§ Work item
Retype the records below exactly as given, but only from the first line through the line with "Suite Spa Clisso", and without the pictures.

§ Material for this exercise
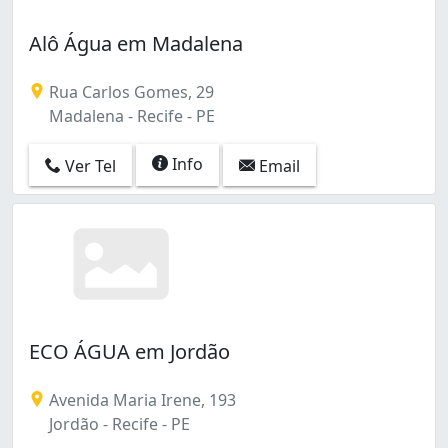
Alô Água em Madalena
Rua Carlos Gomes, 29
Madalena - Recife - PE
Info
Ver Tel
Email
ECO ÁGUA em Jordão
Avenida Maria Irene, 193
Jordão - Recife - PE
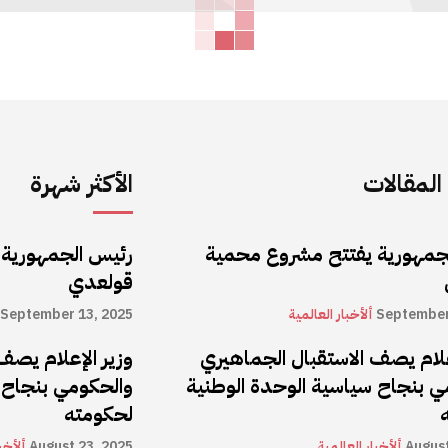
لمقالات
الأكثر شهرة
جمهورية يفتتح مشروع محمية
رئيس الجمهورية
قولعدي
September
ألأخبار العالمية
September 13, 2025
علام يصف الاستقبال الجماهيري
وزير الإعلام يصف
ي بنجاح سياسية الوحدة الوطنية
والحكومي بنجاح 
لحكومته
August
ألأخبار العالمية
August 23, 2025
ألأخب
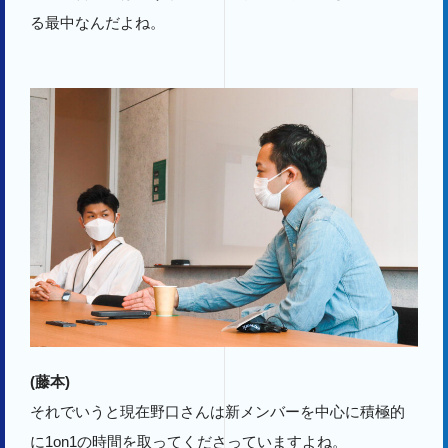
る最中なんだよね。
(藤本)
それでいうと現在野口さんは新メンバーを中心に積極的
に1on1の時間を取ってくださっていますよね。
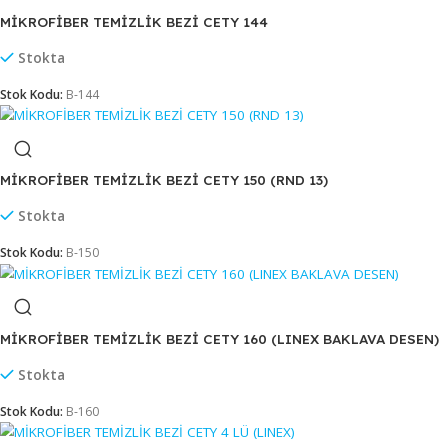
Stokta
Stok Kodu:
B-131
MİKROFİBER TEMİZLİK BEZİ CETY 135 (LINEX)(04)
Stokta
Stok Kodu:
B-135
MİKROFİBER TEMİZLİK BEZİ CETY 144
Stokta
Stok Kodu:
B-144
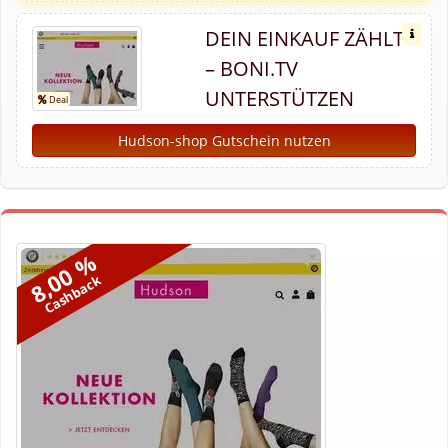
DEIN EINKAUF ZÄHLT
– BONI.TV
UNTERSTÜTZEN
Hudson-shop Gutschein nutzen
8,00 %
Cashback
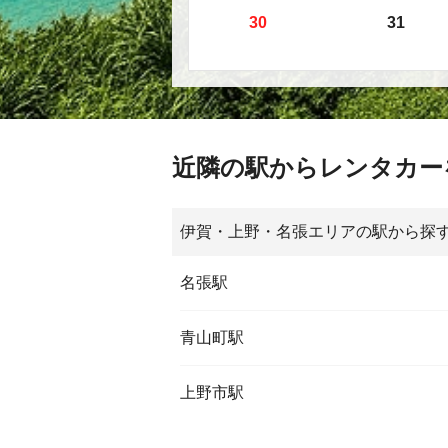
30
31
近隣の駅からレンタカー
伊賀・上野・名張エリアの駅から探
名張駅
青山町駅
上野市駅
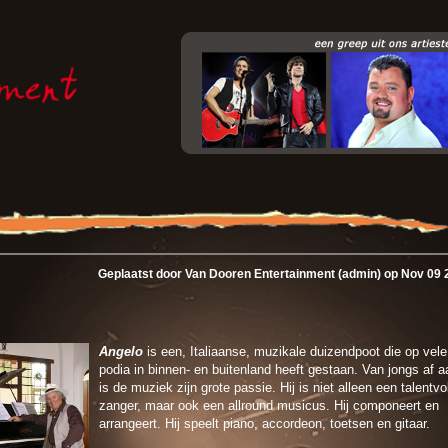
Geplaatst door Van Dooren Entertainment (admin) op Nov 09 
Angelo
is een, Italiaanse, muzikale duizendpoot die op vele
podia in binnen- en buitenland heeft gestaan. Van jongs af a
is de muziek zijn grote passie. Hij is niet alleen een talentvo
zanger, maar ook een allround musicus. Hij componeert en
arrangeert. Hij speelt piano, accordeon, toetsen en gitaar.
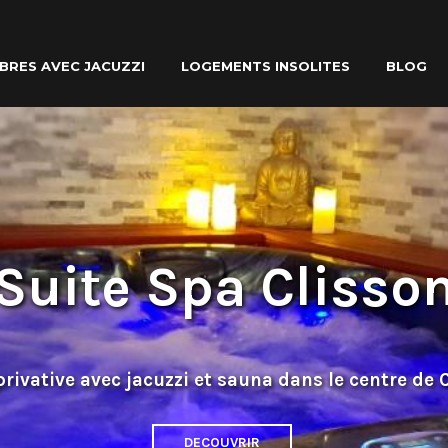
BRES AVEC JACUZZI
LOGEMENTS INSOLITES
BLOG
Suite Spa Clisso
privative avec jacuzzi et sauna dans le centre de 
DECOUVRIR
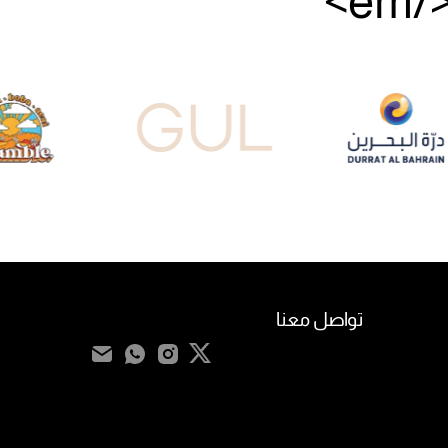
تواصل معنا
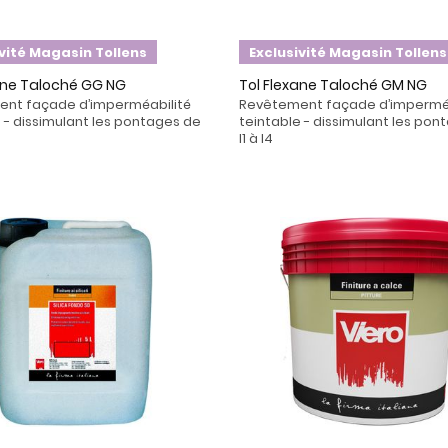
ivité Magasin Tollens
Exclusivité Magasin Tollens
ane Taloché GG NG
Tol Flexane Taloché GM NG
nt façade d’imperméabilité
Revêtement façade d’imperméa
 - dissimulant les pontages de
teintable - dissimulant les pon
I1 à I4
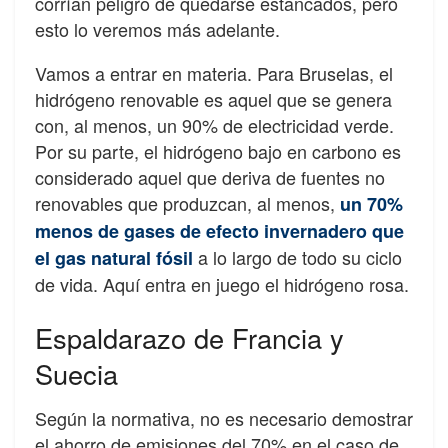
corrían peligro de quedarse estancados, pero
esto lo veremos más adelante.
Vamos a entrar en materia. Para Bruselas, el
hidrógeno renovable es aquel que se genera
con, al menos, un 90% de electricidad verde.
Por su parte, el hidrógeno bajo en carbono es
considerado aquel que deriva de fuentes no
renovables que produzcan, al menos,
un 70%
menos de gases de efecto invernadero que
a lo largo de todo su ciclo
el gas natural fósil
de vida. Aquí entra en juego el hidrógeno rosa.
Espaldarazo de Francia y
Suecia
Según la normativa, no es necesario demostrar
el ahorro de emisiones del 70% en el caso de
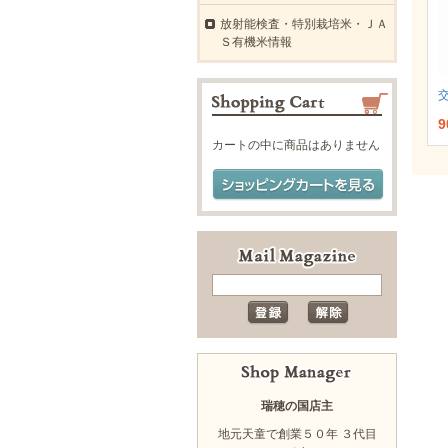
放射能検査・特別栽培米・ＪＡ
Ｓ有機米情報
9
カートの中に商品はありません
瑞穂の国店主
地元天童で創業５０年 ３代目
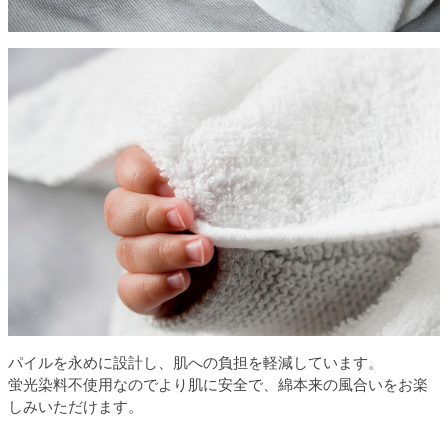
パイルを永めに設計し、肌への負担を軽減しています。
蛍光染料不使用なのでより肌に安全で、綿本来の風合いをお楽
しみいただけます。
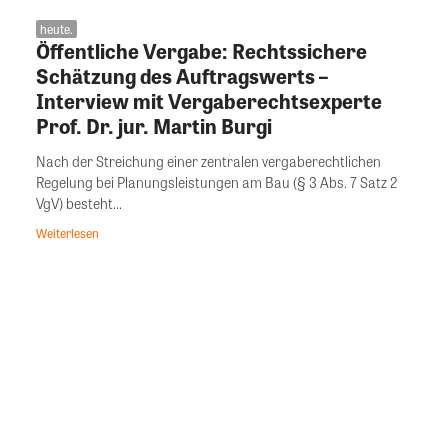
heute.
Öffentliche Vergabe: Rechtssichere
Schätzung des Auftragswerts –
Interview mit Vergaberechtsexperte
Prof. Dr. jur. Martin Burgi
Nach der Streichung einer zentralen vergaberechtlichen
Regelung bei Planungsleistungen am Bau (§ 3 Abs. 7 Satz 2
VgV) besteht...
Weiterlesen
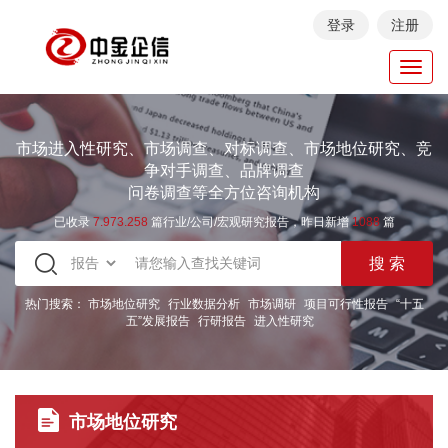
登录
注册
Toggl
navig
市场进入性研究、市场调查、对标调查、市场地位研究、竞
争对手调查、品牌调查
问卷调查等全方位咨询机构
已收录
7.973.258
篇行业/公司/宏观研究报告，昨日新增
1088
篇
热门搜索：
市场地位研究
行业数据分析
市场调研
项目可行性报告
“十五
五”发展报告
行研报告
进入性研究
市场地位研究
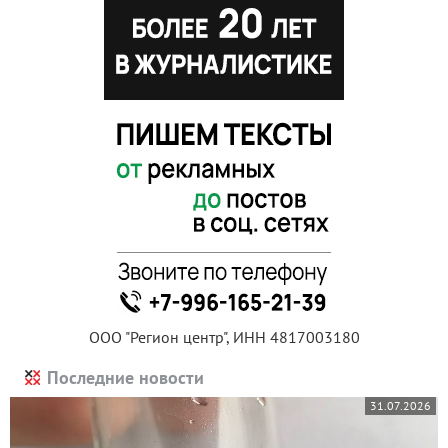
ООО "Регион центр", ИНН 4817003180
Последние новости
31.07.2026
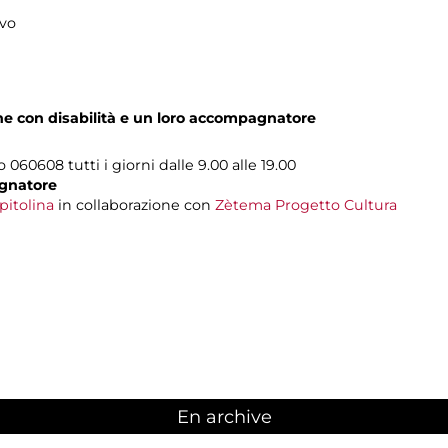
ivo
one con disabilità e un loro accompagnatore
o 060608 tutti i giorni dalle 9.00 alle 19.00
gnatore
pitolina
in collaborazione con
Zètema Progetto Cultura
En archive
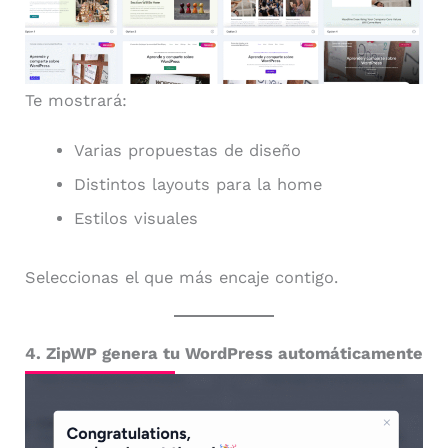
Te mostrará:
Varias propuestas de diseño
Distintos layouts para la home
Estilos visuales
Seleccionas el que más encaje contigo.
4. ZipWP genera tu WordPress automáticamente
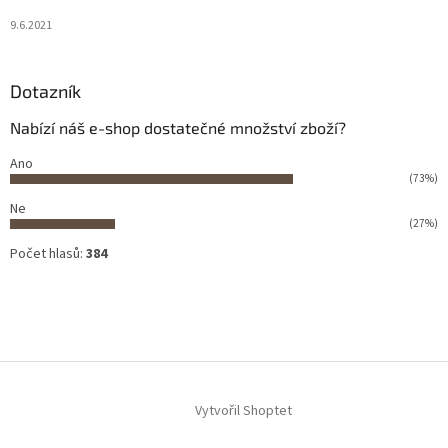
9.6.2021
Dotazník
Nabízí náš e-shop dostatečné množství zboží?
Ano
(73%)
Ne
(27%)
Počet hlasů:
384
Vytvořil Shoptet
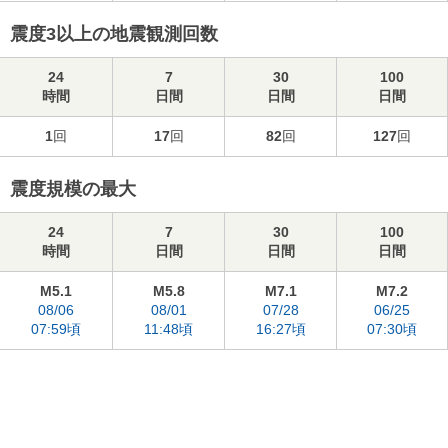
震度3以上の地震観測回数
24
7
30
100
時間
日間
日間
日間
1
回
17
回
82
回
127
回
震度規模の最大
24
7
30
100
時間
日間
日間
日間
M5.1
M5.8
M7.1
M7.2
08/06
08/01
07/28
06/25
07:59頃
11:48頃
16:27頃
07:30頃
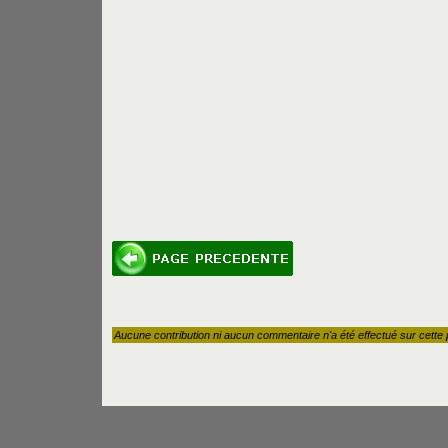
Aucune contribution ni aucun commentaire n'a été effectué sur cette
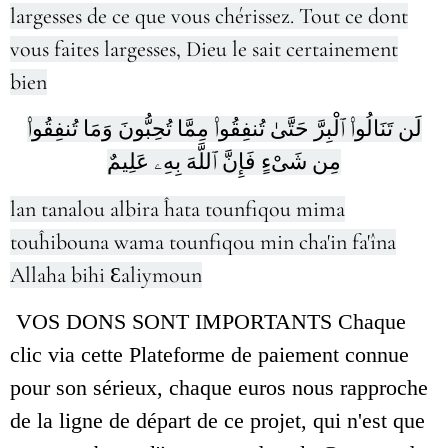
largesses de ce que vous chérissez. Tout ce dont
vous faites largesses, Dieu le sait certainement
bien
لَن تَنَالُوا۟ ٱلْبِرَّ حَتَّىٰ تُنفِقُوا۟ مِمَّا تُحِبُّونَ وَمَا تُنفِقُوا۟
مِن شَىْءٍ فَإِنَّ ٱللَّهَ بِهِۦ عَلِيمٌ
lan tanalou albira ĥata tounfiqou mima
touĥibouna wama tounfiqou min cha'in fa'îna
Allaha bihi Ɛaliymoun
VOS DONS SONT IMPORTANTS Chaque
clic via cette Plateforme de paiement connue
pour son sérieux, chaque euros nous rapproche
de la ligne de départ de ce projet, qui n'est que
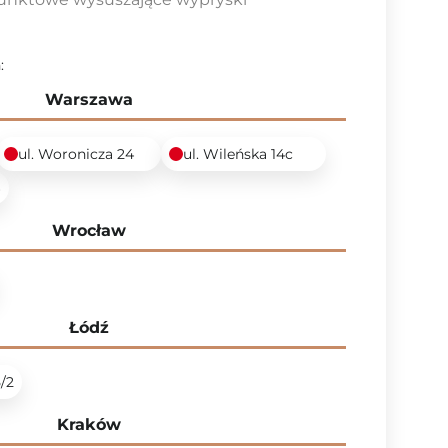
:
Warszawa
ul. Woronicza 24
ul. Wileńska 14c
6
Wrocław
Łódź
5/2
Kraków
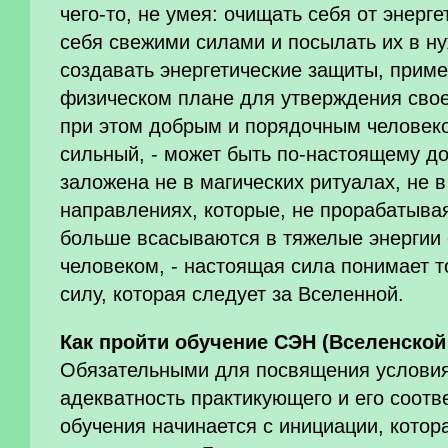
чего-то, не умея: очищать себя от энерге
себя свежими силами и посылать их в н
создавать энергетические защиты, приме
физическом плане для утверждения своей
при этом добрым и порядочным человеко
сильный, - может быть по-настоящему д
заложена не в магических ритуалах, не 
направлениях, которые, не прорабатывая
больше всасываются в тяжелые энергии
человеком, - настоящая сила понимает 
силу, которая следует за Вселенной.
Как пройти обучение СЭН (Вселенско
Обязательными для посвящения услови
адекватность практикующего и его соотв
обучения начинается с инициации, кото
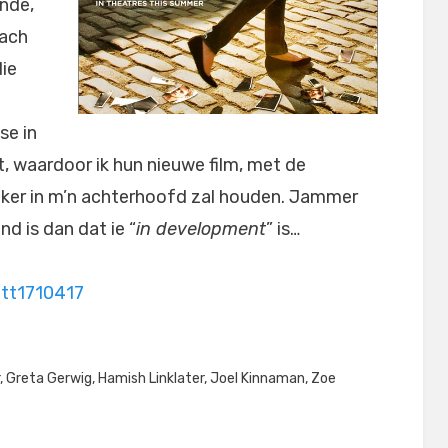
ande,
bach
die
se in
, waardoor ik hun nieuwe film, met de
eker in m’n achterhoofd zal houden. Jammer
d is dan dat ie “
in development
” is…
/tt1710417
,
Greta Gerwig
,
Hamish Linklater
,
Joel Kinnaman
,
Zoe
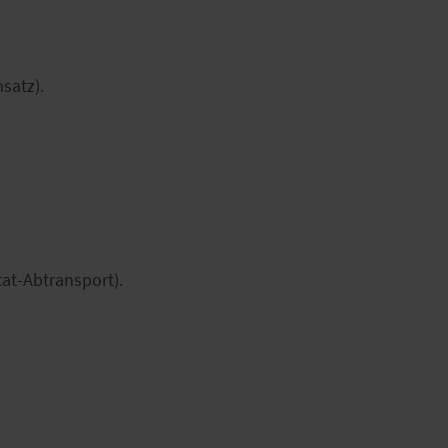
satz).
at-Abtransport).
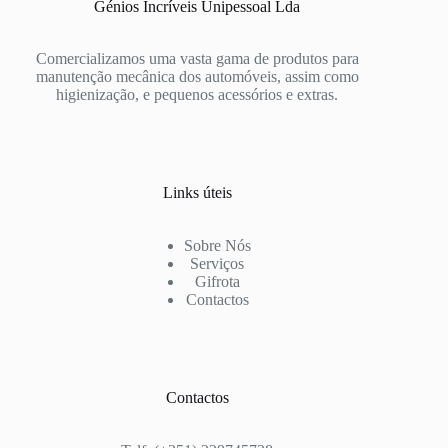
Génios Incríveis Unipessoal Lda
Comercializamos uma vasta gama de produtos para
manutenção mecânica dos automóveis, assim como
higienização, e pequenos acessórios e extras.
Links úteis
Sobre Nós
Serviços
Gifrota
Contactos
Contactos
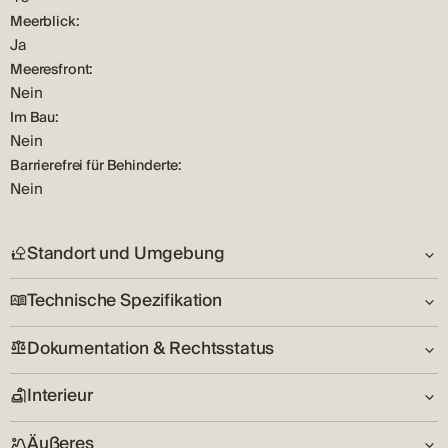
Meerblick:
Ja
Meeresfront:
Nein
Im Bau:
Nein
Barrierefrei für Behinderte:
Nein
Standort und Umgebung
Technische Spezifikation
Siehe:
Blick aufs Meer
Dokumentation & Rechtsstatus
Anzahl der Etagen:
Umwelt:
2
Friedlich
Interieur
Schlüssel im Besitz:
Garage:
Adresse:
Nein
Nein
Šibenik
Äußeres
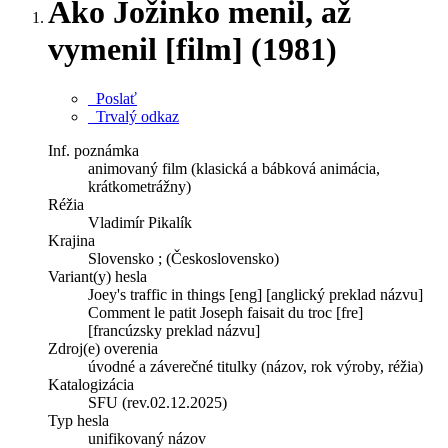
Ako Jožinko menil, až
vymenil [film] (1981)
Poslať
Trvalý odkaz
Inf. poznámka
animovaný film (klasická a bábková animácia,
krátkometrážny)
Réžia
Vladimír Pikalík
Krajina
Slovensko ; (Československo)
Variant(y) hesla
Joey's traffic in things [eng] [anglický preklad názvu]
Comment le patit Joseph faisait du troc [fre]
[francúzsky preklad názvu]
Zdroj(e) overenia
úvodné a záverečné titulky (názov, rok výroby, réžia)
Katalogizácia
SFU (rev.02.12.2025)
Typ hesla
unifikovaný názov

§ Written solution
Alô Água em Madalena
Rua Carlos Gomes, 29
Madalena - Recife - PE
Info
Ver Tel
Email
ECO ÁGUA em Jordão
Avenida Maria Irene, 193
Jordão - Recife - PE
لمقالات
الأكثر شهرة
جمهورية يفتتح مشروع محمية
رئيس الجمهورية
قولعدي
September
ألأخبار العالمية
September 13, 2025
علام يصف الاستقبال الجماهيري
وزير الإعلام يصف
ي بنجاح سياسية الوحدة الوطنية
والحكومي بنجاح 
لحكومته
August
ألأخبار العالمية
August 23, 2025
ألأخب
る最中なんだよね。
(藤本)
それでいうと現在野口さんは新メンバーを中心に積極的
に1on1の時間を取ってくださっていますよね。
Stokta
Stok Kodu:
B-131
MİKROFİBER TEMİZLİK BEZİ CETY 135 (LINEX)(04)
Stokta
Stok Kodu:
B-135
MİKROFİBER TEMİZLİK BEZİ CETY 144
Stokta
Stok Kodu:
B-144
DEIN EINKAUF ZÄHLT
– BONI.TV
UNTERSTÜTZEN
Hudson-shop Gutschein nutzen
8,00 %
Cashback
30
31
近隣の駅からレンタカー
伊賀・上野・名張エリアの駅から探
名張駅
青山町駅
上野市駅
Geplaatst door Van Dooren Entertainment (admin) op Nov 09 
Angelo
is een, Italiaanse, muzikale duizendpoot die op vele
podia in binnen- en buitenland heeft gestaan. Van jongs af a
is de muziek zijn grote passie. Hij is niet alleen een talentvo
zanger, maar ook een allround musicus. Hij componeert en
arrangeert. Hij speelt piano, accordeon, toetsen en gitaar.
BRES AVEC JACUZZI
LOGEMENTS INSOLITES
BLOG
Suite Spa Clisso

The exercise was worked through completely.